The recent case of Clark v. Rameker, 134 S. Ct. 2242 (2014), the U.S. Supreme Court unanimously ruled that inherited IRAs do not qualify for the bankruptcy exemption afforded to a debtor's own retirement accounts. Heidi Clark and her husband filed for Chapter 7 bankruptcy and claimed an IRA that Heidi had inherited from her mother as exempt. Originally, the Wisconsin Bankruptcy Court ruled that Ms. Clark’s inherited IRA was not exempt as a retirement account. After winding through federal district court and the Seventh Circuit Court of Appeals, the U.S. Supreme Court heard the case. The Court unanimously ruled that inherited IRAs do not qualify for the bankruptcy exemption afforded to a debtor's own retirement accounts. The Court’s ruling was based on three factors differentiating between an inherited IRA and a beneficiary’s own IRA:
1. The beneficiary of an inherited IRA cannot make additional contributions to the account. An IRA owner, however, can make additional contributions to the account.

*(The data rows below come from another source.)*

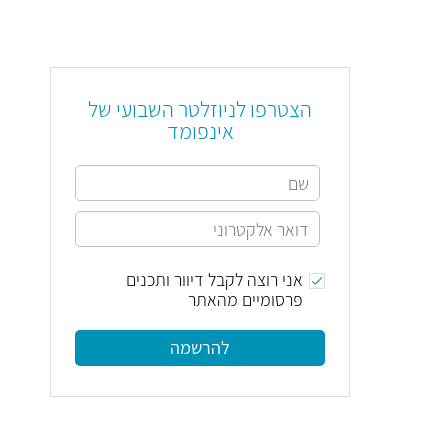
הצטרפו לניוזלטר השבועי של
אינפומד
אני רוצה לקבל דיוור ותכנים
פרסומיים מהאתר
להרשמה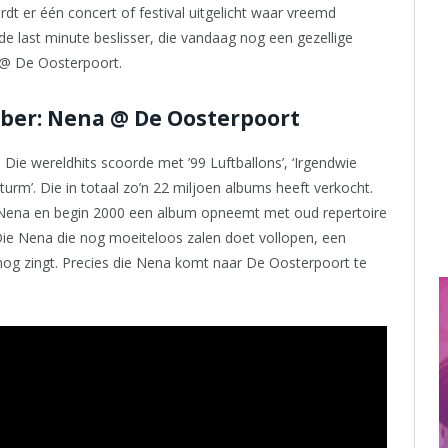
wordt er één concert of festival uitgelicht waar vreemd
de last minute beslisser, die vandaag nog een gezellige
 @ De Oosterpoort.
ber: Nena @ De Oosterpoort
Die wereldhits scoorde met ’99 Luftballons’, ‘Irgendwie
urm’. Die in totaal zo’n 22 miljoen albums heeft verkocht.
 Nena en begin 2000 een album opneemt met oud repertoire
Die Nena die nog moeiteloos zalen doet vollopen, een
 nog zingt. Precies die Nena komt naar De Oosterpoort te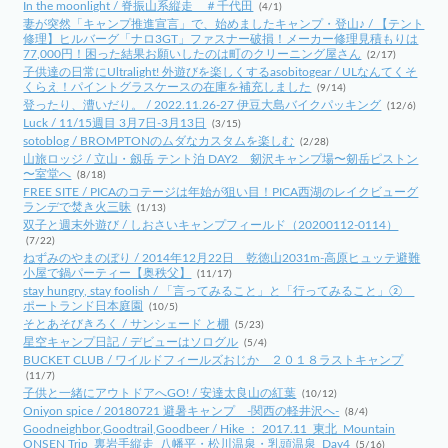
In the moonlight / 脊振山系縦走 ＃千代田
(4/1)
妻が突然「キャンプ推進宣言」で、始めましたキャンプ・登山♪ / 【テント
修理】ヒルバーグ「ナロ3GT」ファスナー破損！メーカー修理見積もりは
77,000円！困った結果お願いしたのは町のクリーニング屋さん
(2/17)
子供達の日常にUltralight! 外遊びを楽しくするasobitogear / ULなんてくそ
くらえ！パイントグラスケースの在庫を補充しました
(9/14)
登ったり、漕いだり。 / 2022.11.26-27 伊豆大島バイクパッキング
(12/6)
Luck / 11/15週目 3月7日-3月13日
(3/15)
sotoblog / BROMPTONのムダなカスタムを楽しむ
(2/28)
山旅ロッジ / 立山・劔岳 テント泊 DAY2 剱沢キャンプ場〜剱岳ピストン
〜室堂へ
(8/18)
FREE SITE / PICAのコテージは年始が狙い目！PICA西湖のレイクビューグ
ランデで焚き火三昧
(1/13)
双子と週末外遊び / しおさいキャンプフィールド（20200112-0114）
(7/22)
ねずみのやまのぼり / 2014年12月22日 乾徳山2031m-高原ヒュッテ避難
小屋で鍋パーティー【奥秩父】
(11/17)
stay hungry, stay foolish / 「言ってみること」と「行ってみること」②
ポートランド日本庭園
(10/5)
そとあそびきろく / サンシェード と棚
(5/23)
星空キャンプ日記 / デビューはソログル
(5/4)
BUCKET CLUB / ワイルドフィールズおじか ２０１８ラストキャンプ
(11/7)
子供と一緒にアウトドアへGO! / 安達太良山の紅葉
(10/12)
Oniyon spice / 20180721 避暑キャンプ -関西の軽井沢へ-
(8/4)
Goodneighbor,Goodtrail,Goodbeer / Hike ： 2017.11_東北_Mountain
ONSEN Trip_裏岩手縦走_八幡平・松川温泉・乳頭温泉_Day4
(5/16)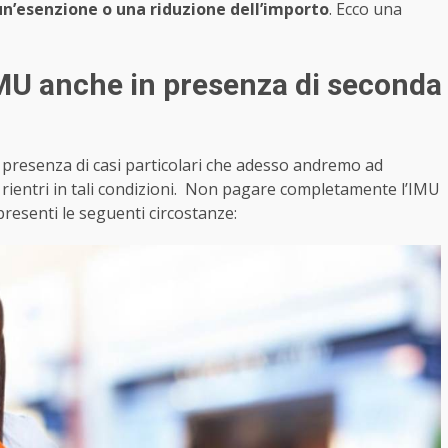
un’esenzione o una riduzione dell’importo
. Ecco una
MU anche in presenza di seconda
 presenza di casi particolari che adesso andremo ad
 rientri in tali condizioni. Non pagare completamente l’IMU
resenti le seguenti circostanze: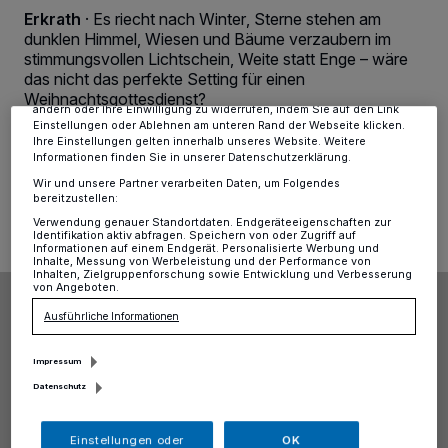
Kennungen auf Ihrem Gerät zu. Durch Auswahl von OK aktivieren Sie
Erkrath
·
Es riecht nach Winter, Sterne stehen am
Tracking-Technologien für die unter „Wir und unsere Partner
dunklen Himmel, Wiesen und Bäume verzaubern im
verarbeiten Daten, um Ihnen Dienste bereitzustellen“ aufgeführten
stimmungsvollen Lichtschein, Weite statt Enge – wäre
Zwecke. Wenn Tracker deaktiviert sind, sind manche Inhalte und
das nicht das perfekte Setting für einen
Anzeigen möglicherweise nicht mehr so relevant für Sie. Sie können
dieses Menü jederzeit wieder aufrufen, um Ihre Einstellungen zu
Weihnachtsgottesdienst?
ändern oder Ihre Einwilligung zu widerrufen, indem Sie auf den Link
Einstellungen oder Ablehnen am unteren Rand der Webseite klicken.
Ihre Einstellungen gelten innerhalb unseres Website. Weitere
Informationen finden Sie in unserer Datenschutzerklärung.
10.12.2021 , 07:27 Uhr
Eine Minute Lesezeit
Wir und unsere Partner verarbeiten Daten, um Folgendes
bereitzustellen:
Verwendung genauer Standortdaten. Endgeräteeigenschaften zur
Identifikation aktiv abfragen. Speichern von oder Zugriff auf
Informationen auf einem Endgerät. Personalisierte Werbung und
Inhalte, Messung von Werbeleistung und der Performance von
Inhalten, Zielgruppenforschung sowie Entwicklung und Verbesserung
von Angeboten.
Ausführliche Informationen
Impressum
Datenschutz
Einstellungen oder
OK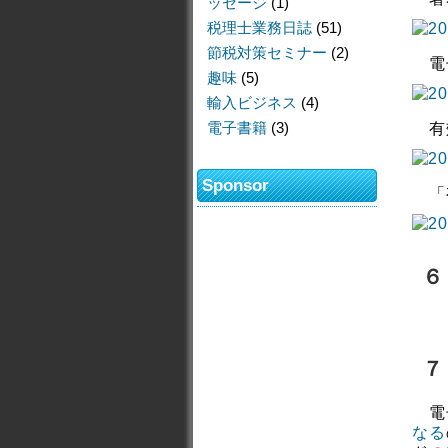
ッセージ
(1)
税理士業務日誌
(51)
節税対策セミナー
(2)
電子
趣味
(5)
輸入ビジネス
(4)
電子書籍
(3)
有効
Sponsor
「有
６
７
電子
なる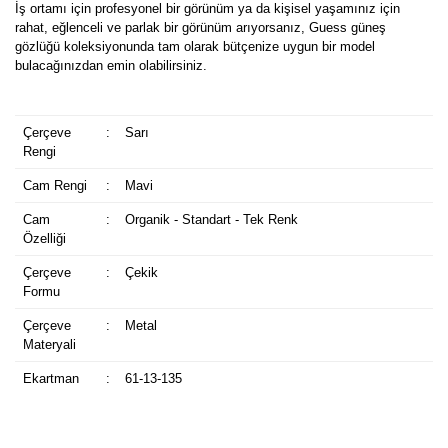
İş ortamı için profesyonel bir görünüm ya da kişisel yaşamınız için
rahat, eğlenceli ve parlak bir görünüm arıyorsanız, Guess güneş
gözlüğü koleksiyonunda tam olarak bütçenize uygun bir model
bulacağınızdan emin olabilirsiniz.
Çerçeve
:
Sarı
Rengi
Cam Rengi
:
Mavi
Cam
:
Organik - Standart - Tek Renk
Özelliği
Çerçeve
:
Çekik
Formu
Çerçeve
:
Metal
Materyali
Ekartman
:
61-13-135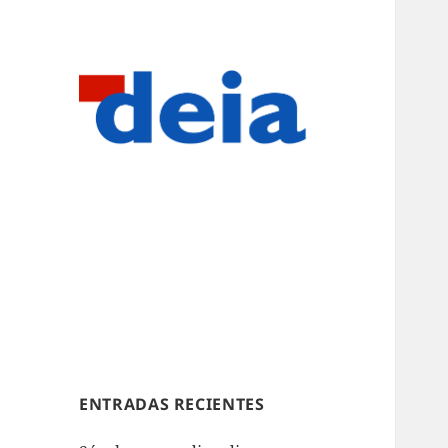
ENTRADAS RECIENTES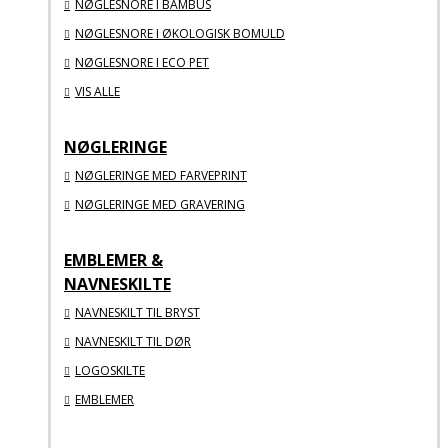
NØGLESNORE I BAMBUS
NØGLESNORE I ØKOLOGISK BOMULD
NØGLESNORE I ECO PET
VIS ALLE
NØGLERINGE
NØGLERINGE MED FARVEPRINT
NØGLERINGE MED GRAVERING
EMBLEMER &
NAVNESKILTE
NAVNESKILT TIL BRYST
NAVNESKILT TIL DØR
LOGOSKILTE
EMBLEMER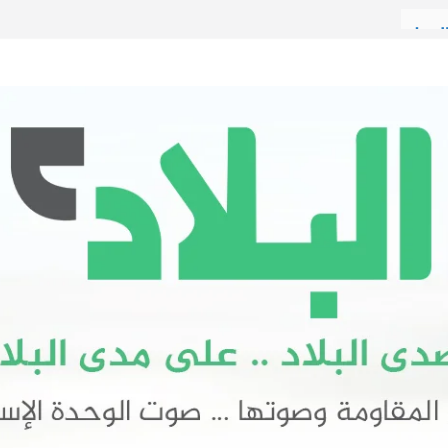
العمل
عار
آن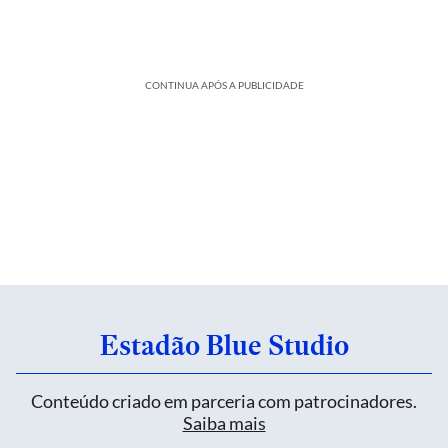
CONTINUA APÓS A PUBLICIDADE
Estadão Blue Studio
Conteúdo criado em parceria com patrocinadores.
Saiba mais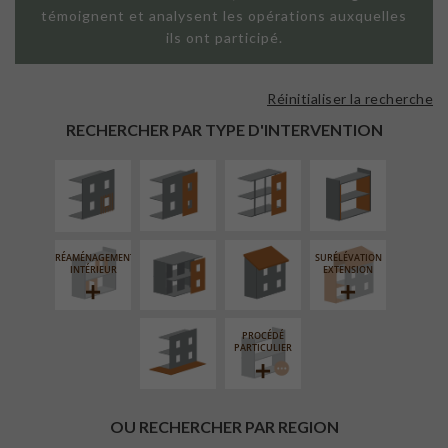
témoignent et analysent les opérations auxquelles
ils ont participé.
Réinitialiser la recherche
ISOLATION
FAÇADE SUR
FAÇADE SUR
ISOLATION
THERMIQUE
PAROI PLEINE
SUPPORT
THERMIQUE
RECHERCHER PAR TYPE D'INTERVENTION
EXTÉRIEURE
LINÉAIRE
INTÉRIEURE
FERMETURE
RÉFECTION DES
LOGGIAS
TOITURES
RÉAMÉNAGEMENT
SURÉLÉVATION
AMÉNAGEMENT
INTÉRIEUR
EXTENSION
EXTÉRIEUR
PROCÉDÉ
PARTICULIER
OU RECHERCHER PAR REGION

2. The beneficiary of an inherited IRA must take required minimum distributions from the account regardless of how old the beneficiary is. An IRA owner, however, can defer distributions at least until age 70 1/2.
3. The beneficiary of an inherited IRA can withdraw all funds anytime, for any reason, without a penalty. An IRA owner must generally wait until age 59 1/2 to take distributions without incurring penalties.